I am new to Spark generally, so I wanted to test out some functionality of Spark Streaming which I am likely to require for another larger project.
My toy problem is that I want to handle a stream and learn a linear regression with Stochastic Gradient Descent on it (I am aware that there is StreamingLinearRegression already provided, but I want to implement it myself):
class OnlineLinearRegression:
def __init__(self, eta=0.1, nr_features=8):
self.w = np.zeros(nr_features)
self.nr_features = nr_features
self.eta = eta
def evaluate(self, x):
return np.dot(self.w, x)
def loss(self, pred, true_value):
loss = (pred-true_value)*(pred-true_value)
return loss
def update_model(self, x, pred, y):
bef_update = self.w
self.w = self.w - self.eta * (pred - y) * np.array(x)
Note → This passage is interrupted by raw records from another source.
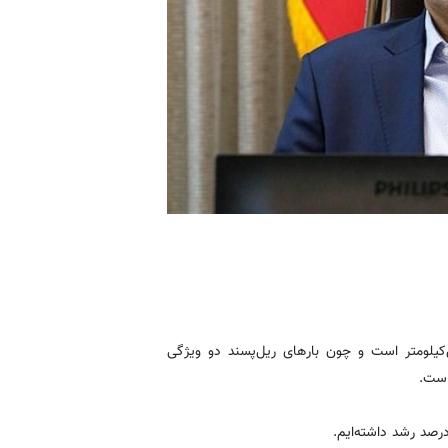
‌کیلومتر است و چون بارهای ریل‌پسند دو ویژگی
است.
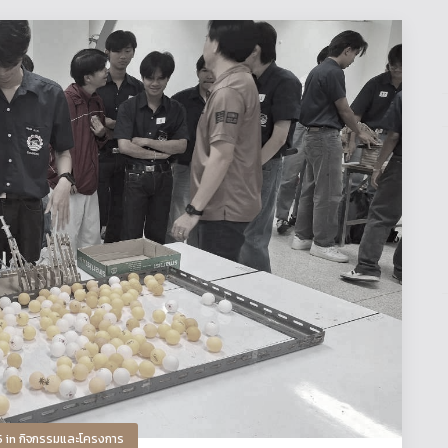
5
in
กิจกรรมและโครงการ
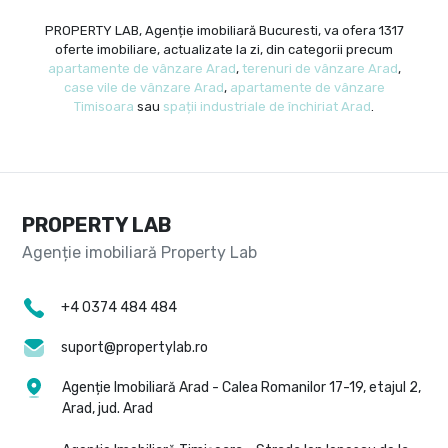
PROPERTY LAB, Agenție imobiliară Bucuresti, va ofera 1317
oferte imobiliare, actualizate la zi, din categorii precum
apartamente de vânzare Arad
,
terenuri de vânzare Arad
,
case vile de vânzare Arad
,
apartamente de vânzare
Timisoara
sau
spații industriale de închiriat Arad
.
PROPERTY LAB
+4 0374 484 484
suport@propertylab.ro
Agenție Imobiliară Arad - Calea Romanilor 17-19, etajul 2,
Arad, jud. Arad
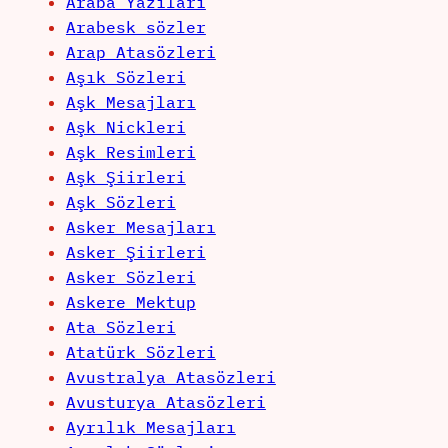
Araba Yazıları
Arabesk sözler
Arap Atasözleri
Aşık Sözleri
Aşk Mesajları
Aşk Nickleri
Aşk Resimleri
Aşk Şiirleri
Aşk Sözleri
Asker Mesajları
Asker Şiirleri
Asker Sözleri
Askere Mektup
Ata Sözleri
Atatürk Sözleri
Avustralya Atasözleri
Avusturya Atasözleri
Ayrılık Mesajları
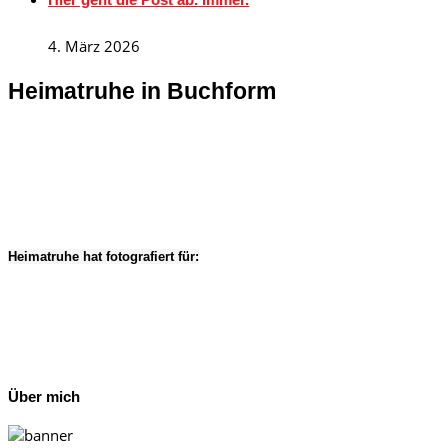
4. März 2026
Heimatruhe in Buchform
Heimatruhe hat fotografiert für:
Über mich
print "=========================="
print "UPDATE MODEL"
print "self id " + str(id(self))
print "w_before_update " + str(bef_update)
print "w_after_update " + str(self.w)
print "=========================="
def prequential(self, e):
y_hat = self.evaluate(e[0])
ell = self.loss(y_hat, e[1])
self.update_model(e[0], y_hat, e[1])
return ell
def processRDD(self, time, RDD):
RDD.foreach(self.prequential)
My Main method looks as follows:
if __name__ == "__main__":
model = OnlineLinearRegression(eta=0.1,nr_features=8)
print "ID-MODEL-CREATED: " + str(id(model))
sc = SparkContext("local[*]", "Test Scenario")
ssc = StreamingContext(sc, 0.5)
text = ssc.socketTextStream("localhost", 9997)
tuples = text.map(parser)
tuples.foreachRDD(model.processRDD)
ssc.start()
ssc.awaitTermination()
Data is generated once per second and Spark Streaming has an interval of one second (therefore only one sample / batch is processed). Here is some output generated in the OnlineLinearRegression update_model function:
Once at start:
ID-MODEL-CREATED: 140184763844800
1. Sample
self id 140411103203200
w_before_update [ 0. 0. 0. 0. 0. 0. 0. 0.]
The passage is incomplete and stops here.